External hyphae of vesicular-arbuscular mycorrhizal fungi associated with Trifolium subterraneum L.

1. Spread of hyphae and phosphorus inflow into roots



Variation among VA mycorrhizal fungi in their ability to enhance phosphorus uptake and plant growth could be due to differences in the length, distribution and phosphorus uptake of external hyphae. Trifolium subterraneum L. was grown in a sandy soil in association with the VA mycorrhizal fungi Acaulospora laevis Gerdemann & Trappe, Glomus sp., Scutellospora calospora (Nicol. & Gerd.) Walker & Sanders or left uninoculated. When mycorrhizas had become well established, plants were transferred to a two-compartment system, where root growth into a hyphal compartment was restricted by a fine nylon mesh. Spread of hyphae into the hyphal compartment was monitored by sequential sampling of soil cores at different distances from the root compartment. Plants were harvested at three times.
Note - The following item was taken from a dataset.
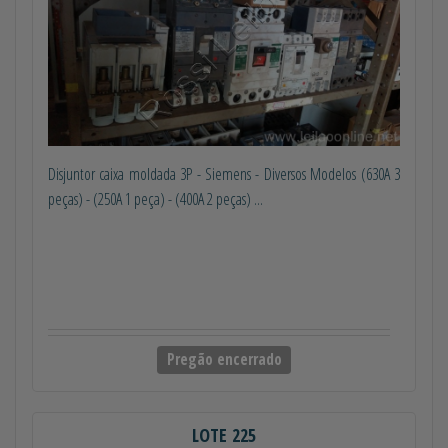
Disjuntor caixa moldada 3P - Siemens - Diversos Modelos (630A 3
peças) - (250A 1 peça) - (400A 2 peças) ...
Pregão encerrado
LOTE 225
The spread of hyphae differed between fungi. The length density of hyphae of S. calospora declined approximately exponentially with increasing distance from the roots, whereas A. laevis maintained a plateau of constant hyphal density up to 7 and 11 cm from the roots after 28 and 47 d, respectively. Glomus sp. had an intermediate pattern of spread with a plateau closest to the roots followed by an exponential decline. The average rate of hyphal spread (mm d−1) was 3.1 for A. laevis but only 0.7–0.8 for Glomus sp. and S. calospora. In addition to its more extensive hyphal spread, A. laevis produced the largest increases in phosphorus uptake and plant growth. All mycorrhizal plants had a larger phosphorus inflow than the non-mycorrhizal controls, but the phosphorus inflow per unit mycorrhizal root length was 25.3 times as high with A. laevis as with the two other fungi. These differences between the fungi became even more pronounced when the phosphorus inflow was expressed on the basis of hyphal length.

This work indicates that the efficiency of phosphorus uptake by a VA mycorrhizal fungus is strongly affected by its spatial distribution of hyphae in the soil, and possibly also by differences in capacity for uptake by unit length of hypha.